Skenario simulasi: Pengujian hipotesis tentang parameter dibatasi yaitu nilai tengah dan proporsi dari 1 populasi serta beda nilai tengah dan beda proporsi dari 2 populasi pada sebaran tidak normal yaitu sebaran poisson dengan jumlah populasi tak terhingga
Prosedur simulasi: mengambil 16 contoh acak yang menyebar poisson(4), lalu hitung statistik uji t. Selanjutnya membangkitkan contoh acak berukuran 16 dari sebaran poisson(4), hitung nilai t sebagai tdist, ulangi pengambilan contoh dan hitung tdist sebanyak 10000 kali. lalu hitung proporsi nilai tdist > thit, nilai ini disebut p-value
H0: lambda = 4 vs H1: lambda != 4 (lambda tidak sama dengan 4)
n = 16
lambda = 4
set.seed(1234)
contoh <- rpois(n,lambda)
xbar <- mean(contoh)
stdev <- sd(contoh)
thit <- abs((xbar-4)/(stdev/sqrt(n)))
xbar;stdev;thit
## [1] 4
## [1] 1.75119
## [1] 0
k = 10000
set.seed(1234)
distribusi <- matrix(rpois(n*k,lambda),k)
m <- apply(distribusi,1,mean)
s <- apply(distribusi,1,sd)
tdist <- abs((m-4)/(s/sqrt(n)))
y <- ifelse(tdist>thit,1,0)
pvalue <- mean(y)
pvalue
## [1] 0.9518
H0 ditolak jika P-value < alpha. alpha yang digunakan sebesar 5%.
kesimpulan <- ifelse(pvalue<0.05, "Tolak H0", "Tak Tolak H0")
kesimpulan
## [1] "Tak Tolak H0"
Kesimpulannya cukup bukti untuk menyatakan nilai tengah populasi sama dengan 4 pada taraf nyata 5%.
Prosedur simulasi: mengambil 16 contoh acak yang menyebar poisson(4) dan poisson(8) dengan set.seed yang berbeda, lalu hitung statistik uji t.

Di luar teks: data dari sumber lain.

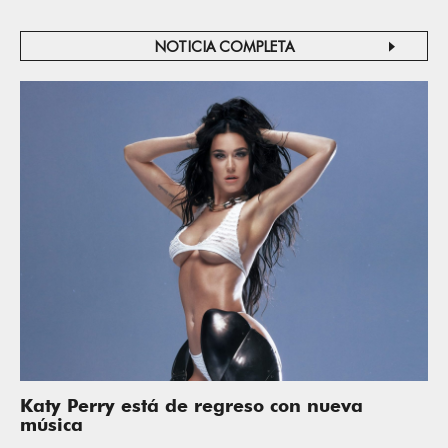
NOTICIA COMPLETA
Katy Perry está de regreso con nueva
música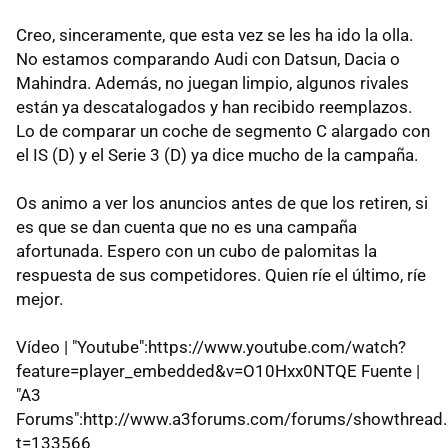
Creo, sinceramente, que esta vez se les ha ido la olla.
No estamos comparando Audi con Datsun, Dacia o
Mahindra. Además, no juegan limpio, algunos rivales
están ya descatalogados y han recibido reemplazos.
Lo de comparar un coche de segmento C alargado con
el IS (D) y el Serie 3 (D) ya dice mucho de la campaña.
Os animo a ver los anuncios antes de que los retiren, si
es que se dan cuenta que no es una campaña
afortunada. Espero con un cubo de palomitas la
respuesta de sus competidores. Quien ríe el último, ríe
mejor.
Vídeo | "Youtube":https://www.youtube.com/watch?
feature=player_embedded&v=O10Hxx0NTQE Fuente |
"A3
Forums":http://www.a3forums.com/forums/showthread
t=133566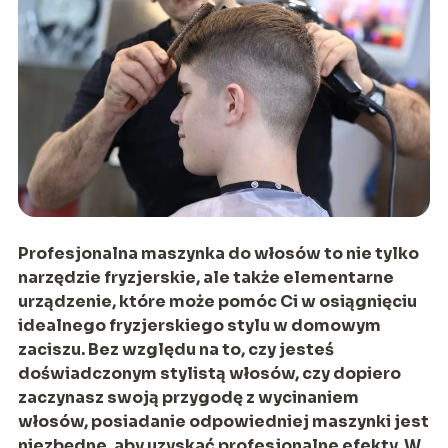
Profesjonalna maszynka do włosów to nie tylko
narzędzie fryzjerskie, ale takż
e elementarne
urządzenie, które może pomóc Ci w osiągnięciu
idealnego fryzjerskiego stylu w domowym
zaciszu. Bez względu na to, czy jesteś
doświadczonym stylistą włosów, czy dopiero
zaczynasz swoją przygodę z wycinaniem
włosów, posiadanie odpowiedniej masz
ynki jest
niezbędne, aby uzyskać profesjonalne efekty. W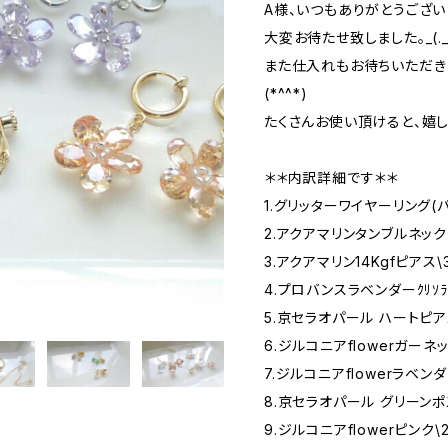
A様、いつもありがとうございま
大変お待たせ致しました。_(._.
また仕入れもお待ちいただき
(*^^*)
たくさんお使い頂けると、嬉し
＊＊内訳詳細です＊＊
1.グリッターワイヤーリング(パ
2.アクアマリンタンブルネック
3.アクアマリン14Kgfピアス\
4.プロバンスラベンダーｸﾘｿﾗ
5.京セラオパール ハートピアス
6.ジルコニアflowerガーネ
7.ジルコニアflowerラベン
8.京セラオパール グリーンポ
9.ジルコニアflowerピンク\2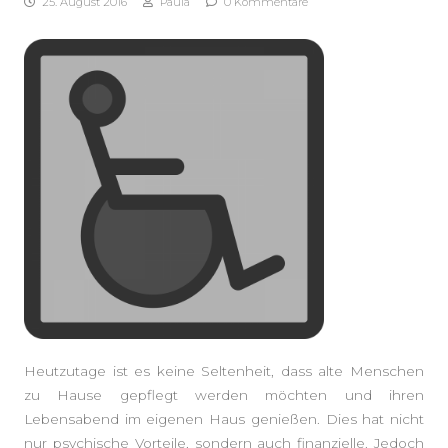
25. August 2016
Paula
0 Kommentare
SEITENLEISTE
Heutzutage ist es keine Seltenheit, dass alte Menschen
zu Hause gepflegt werden möchten und ihren
Lebensabend im eigenen Haus genießen. Dies hat nicht
nur psychische Vorteile, sondern auch finanzielle. Jedoch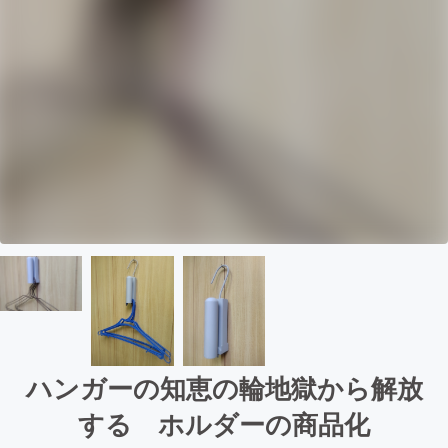
ハンガーの知恵の輪地獄から解放
する ホルダーの商品化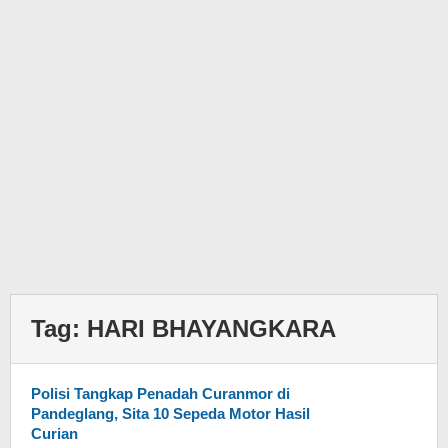
Tag:
HARI BHAYANGKARA
Polisi Tangkap Penadah Curanmor di
Pandeglang, Sita 10 Sepeda Motor Hasil
Curian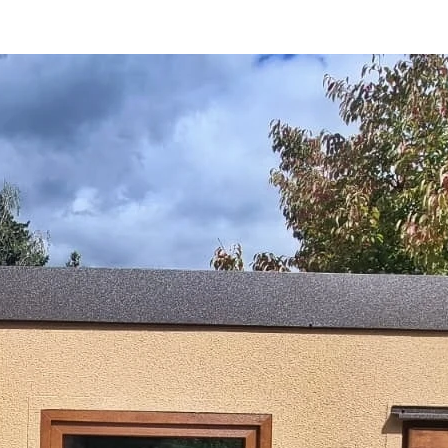
radním domkem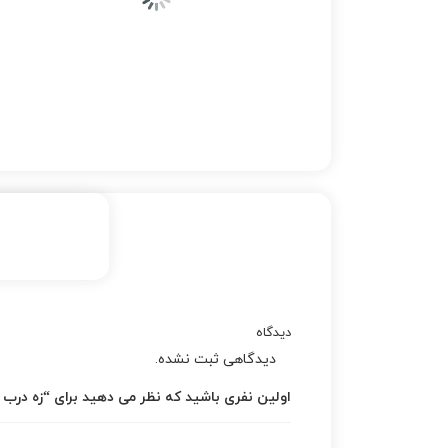
دیدگاه
دیدگاهی ثبت نشده.
اولین نفری باشید که نظر می دهید برای “زه درب ج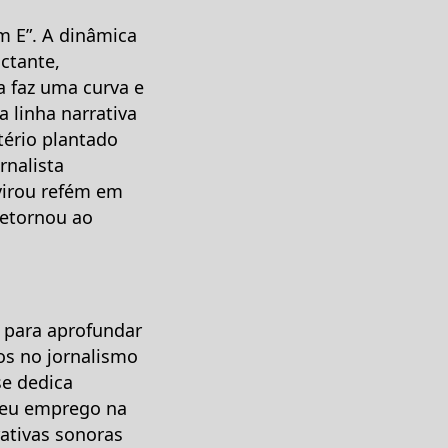
m E”. A dinâmica
ctante,
va faz uma curva e
 linha narrativa
tério plantado
rnalista
 virou refém em
retornou ao
s para aprofundar
s no jornalismo
se dedica
 seu emprego na
ativas sonoras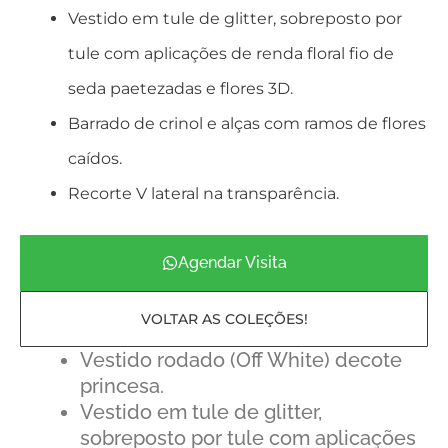
Vestido em tule de glitter, sobreposto por
tule com aplicações de renda floral fio de
seda paetezadas e flores 3D.
Barrado de crinol e alças com ramos de flores
caídos.
Recorte V lateral na transparência.
Agendar Visita
VOLTAR AS COLEÇÕES!
Vestido rodado (Off White) decote
princesa.
Vestido em tule de glitter,
sobreposto por tule com aplicações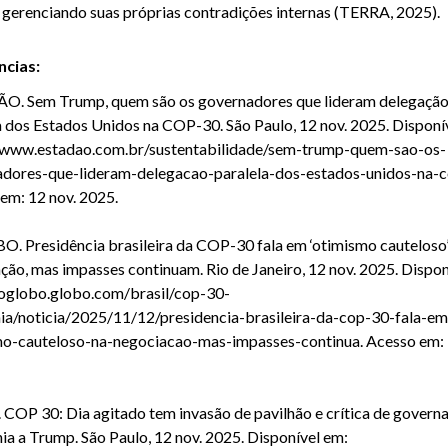
 gerenciando suas próprias contradições internas (TERRA, 2025).
ncias:
ÃO.
Sem Trump, quem são os governadores que lideram delegaçã
a dos Estados Unidos na COP-30
. São Paulo, 12 nov. 2025. Disponí
/www.estadao.com.br/sustentabilidade/sem-trump-quem-sao-os-
dores-que-lideram-delegacao-paralela-dos-estados-unidos-na-c
em: 12 nov. 2025.
BO.
Presidência brasileira da COP-30 fala em ‘otimismo cauteloso’
ção, mas impasses continuam
. Rio de Janeiro, 12 nov. 2025. Dispo
/oglobo.globo.com/brasil/cop-30-
a/noticia/2025/11/12/presidencia-brasileira-da-cop-30-fala-em
mo-cauteloso-na-negociacao-mas-impasses-continua
. Acesso em: 
.
COP 30: Dia agitado tem invasão de pavilhão e crítica de govern
nia a Trump
. São Paulo, 12 nov. 2025. Disponível em: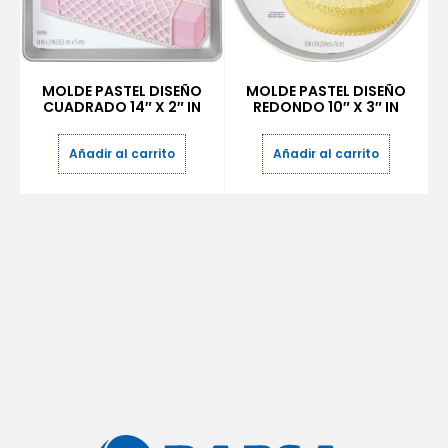
MOLDE PASTEL DISEÑO
MOLDE PASTEL DISEÑO
CUADRADO 14″ X 2″ IN
REDONDO 10″ X 3″ IN
Añadir al carrito
Añadir al carrito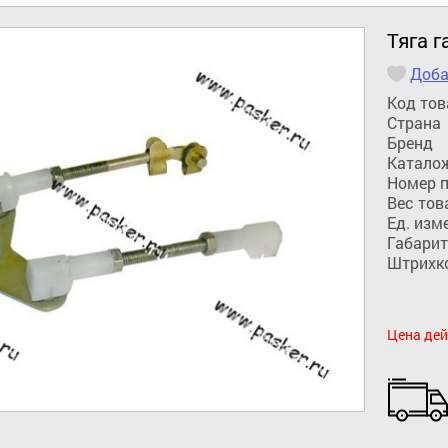
Тяга г
Доба
Код тов
Страна
Бренд
Катало
Номер 
Вес тов
Ед. изм
Габарит
Штрихк
Цена дей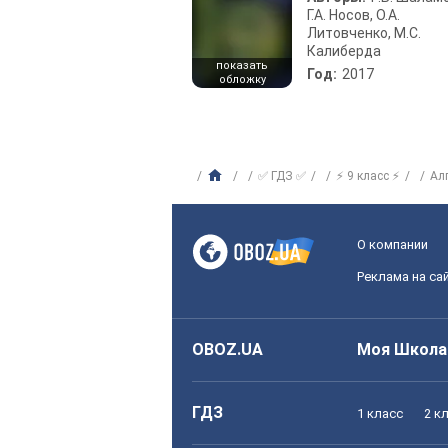
Г.А. Носов, О.А.
Литовченко, М.С.
Калиберда
показать
Год:
2017
обложку
✅ ГДЗ ✅
⚡ 9 класс ⚡
Ал
О компании
Реклама на са
OBOZ.UA
Моя Школа
ГДЗ
1 класс
2 к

Selanjutnya membangkitkan contoh acak berukuran 16 dari sebaran poisson(4) dan poisson(8) dengan set.seed yang sama dengan contoh, hitung nilai t sebagai tdist dengan asumsi ragam populasi sama, ulangi pengambilan contoh dan hitung tdist sebanyak 10000 kali. lalu hitung proporsi nilai tdist > thit, nilai ini disebut p-value
H0: lambda1 = lambda2 vs H1: lambda1 != lambda2 (lambda1 tidak sama dengan lambda2)
n = 16
lambda1 = 4
lambda2 = 5
set.seed(1234)
contoh1 <- rpois(n,lambda1)
xbar1 <- mean(contoh1)
stdev1 <- sd(contoh1)
set.seed(4567)
contoh2 <- rpois(n,lambda2)
xbar2 <- mean(contoh2)
stdev2 <- sd(contoh2)
sgab <- sqrt(((n-1)*stdev1^2+(n-1)*stdev2^2)/(n+n-2))
thit <- abs((xbar1-xbar2)/(sgab*sqrt(1/n+1/n)))
thit
## [1] 0.9745586
k = 10000
set.seed(1234)
distribusi1 <- matrix(rpois(n*k,lambda1),k)
m1 <- apply(distribusi1,1,mean)
s1 <- apply(distribusi1,1,sd)
set.seed(4567)
distribusi2 <- matrix(rpois(n*k,lambda2),k)
m2 <- apply(distribusi2,1,mean)
s2 <- apply(distribusi2,1,sd)
sgab <- sqrt(((n-1)*s1^2+(n-1)*s2^2)/(n+n-2))
tdist <- abs((m1-m2)/(sgab*sqrt(1/n+1/n)))
y <- ifelse(tdist>thit,1,0)
pvalue <- mean(y)
pvalue
## [1] 0.6607
H0 ditolak jika P-value < alpha. alpha yang digunakan sebesar 5%.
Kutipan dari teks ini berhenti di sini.